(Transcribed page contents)
*-*-*

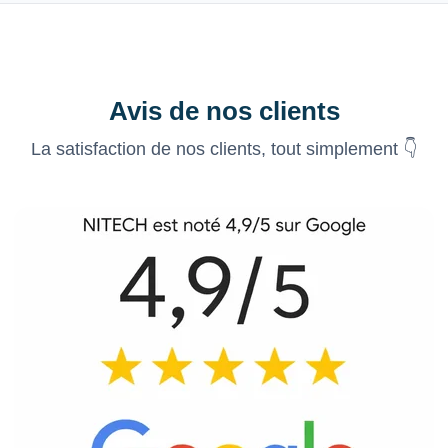
Avis de nos clients
La satisfaction de nos clients, tout simplement 👇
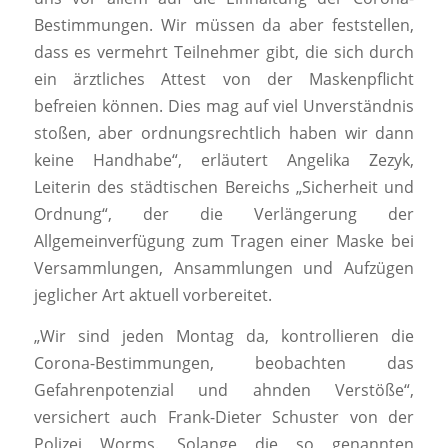
Bestimmungen. Wir müssen da aber feststellen,
dass es vermehrt Teilnehmer gibt, die sich durch
ein ärztliches Attest von der Maskenpflicht
befreien können. Dies mag auf viel Unverständnis
stoßen, aber ordnungsrechtlich haben wir dann
keine Handhabe“, erläutert Angelika Zezyk,
Leiterin des städtischen Bereichs „Sicherheit und
Ordnung“, der die Verlängerung der
Allgemeinverfügung zum Tragen einer Maske bei
Versammlungen, Ansammlungen und Aufzügen
jeglicher Art aktuell vorbereitet.
„Wir sind jeden Montag da, kontrollieren die
Corona-Bestimmungen, beobachten das
Gefahrenpotenzial und ahnden Verstöße“,
versichert auch Frank-Dieter Schuster von der
Polizei Worms. Solange die so genannten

*-*-*

◆ **Task instructions**
Copy each line exactly, beginning at the one with "Bestimmungen. Wir müssen" and stopping after the last line of the entries. Include nothing else.

◆ **Written solution**
Bestimmungen. Wir müssen da aber feststellen,
dass es vermehrt Teilnehmer gibt, die sich durch
ein ärztliches Attest von der Maskenpflicht
befreien können. Dies mag auf viel Unverständnis
stoßen, aber ordnungsrechtlich haben wir dann
keine Handhabe“, erläutert Angelika Zezyk,
Leiterin des städtischen Bereichs „Sicherheit und
Ordnung“, der die Verlängerung der
Allgemeinverfügung zum Tragen einer Maske bei
Versammlungen, Ansammlungen und Aufzügen
jeglicher Art aktuell vorbereitet.
„Wir sind jeden Montag da, kontrollieren die
Corona-Bestimmungen, beobachten das
Gefahrenpotenzial und ahnden Verstöße“,
versichert auch Frank-Dieter Schuster von der
Polizei Worms. Solange die so genannten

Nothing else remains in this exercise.